** Opening THE DATA block **
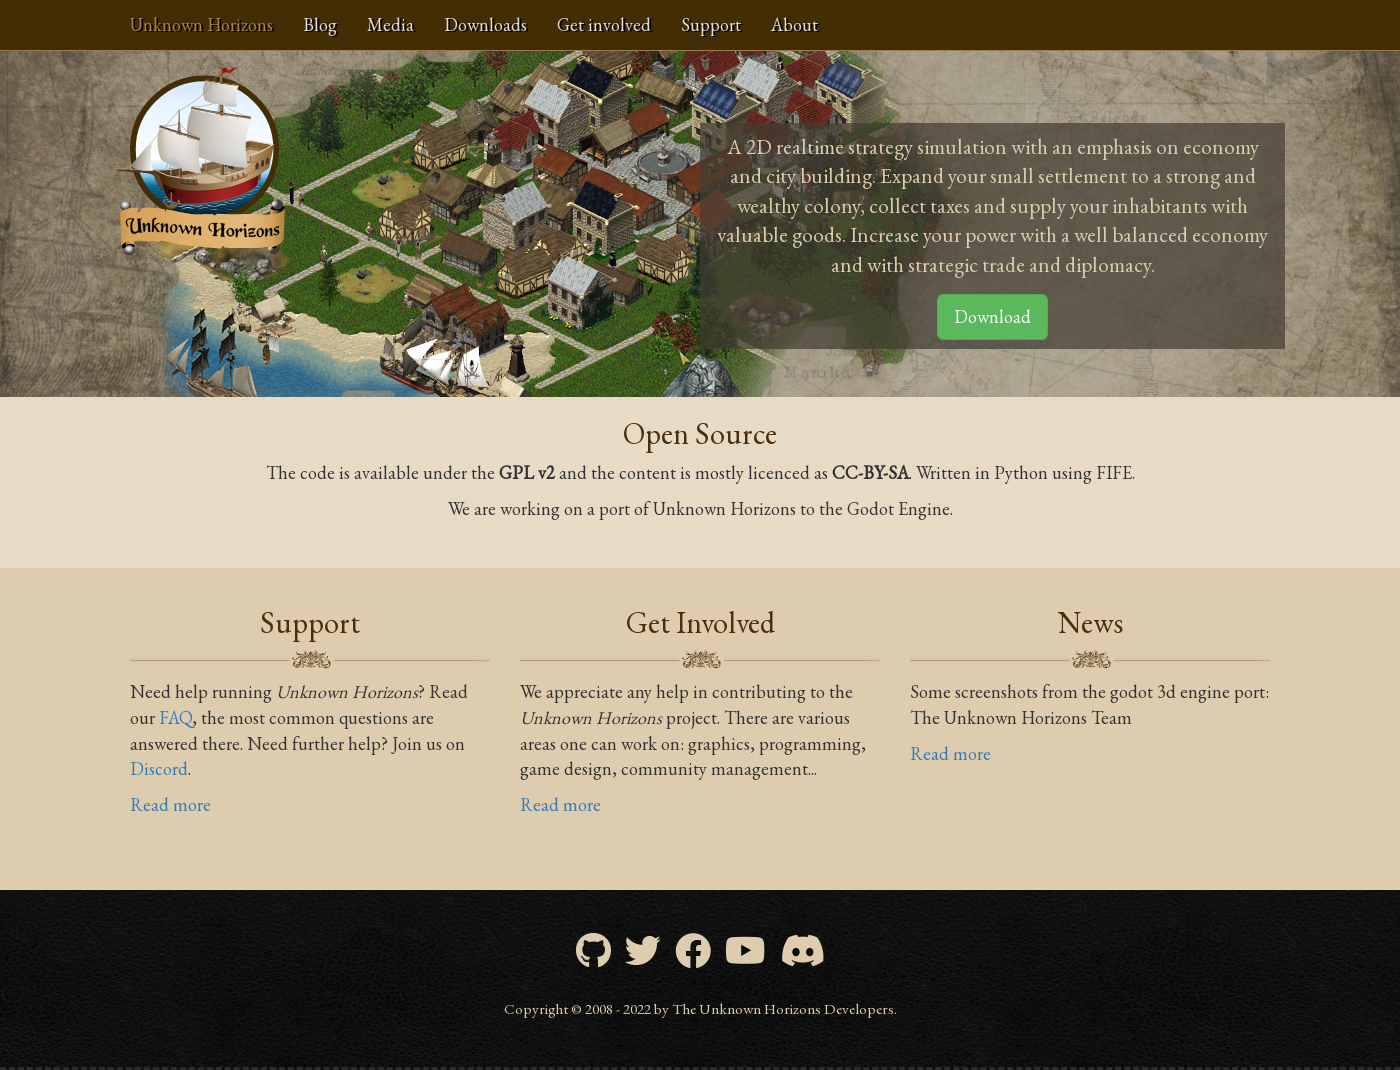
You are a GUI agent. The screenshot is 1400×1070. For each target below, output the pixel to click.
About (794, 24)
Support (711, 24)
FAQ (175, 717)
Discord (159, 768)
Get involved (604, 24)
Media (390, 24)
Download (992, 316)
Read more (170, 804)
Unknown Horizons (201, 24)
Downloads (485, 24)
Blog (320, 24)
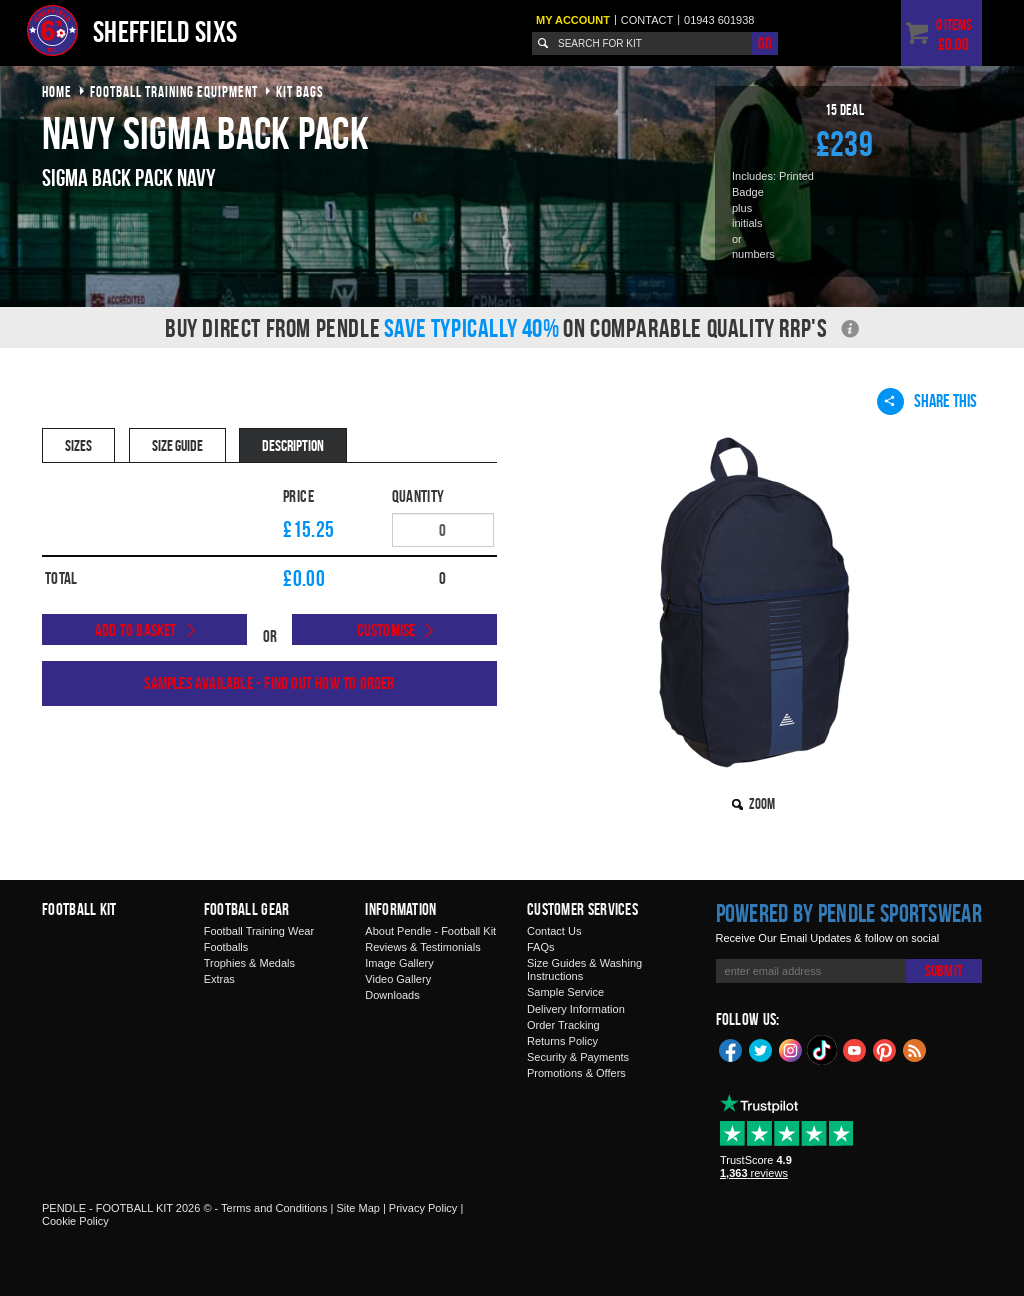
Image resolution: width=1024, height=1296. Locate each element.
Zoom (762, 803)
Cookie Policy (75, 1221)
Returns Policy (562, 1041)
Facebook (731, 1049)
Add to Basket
** Closing THE DATA block **
Without the pictures, write out every entry exactly as it appears.

You are a GUI agent. The screenshot is 1400×1070. For each target below, output the pixel to click.
About (794, 24)
Support (711, 24)
FAQ (175, 717)
Discord (159, 768)
Get involved (604, 24)
Media (390, 24)
Download (992, 316)
Read more (170, 804)
Unknown Horizons (201, 24)
Downloads (485, 24)
Blog (320, 24)
Image resolution: width=1024, height=1296. Locate each element.
Zoom (762, 803)
Cookie Policy (75, 1221)
Returns Policy (562, 1041)
Facebook (731, 1049)
Add to Basket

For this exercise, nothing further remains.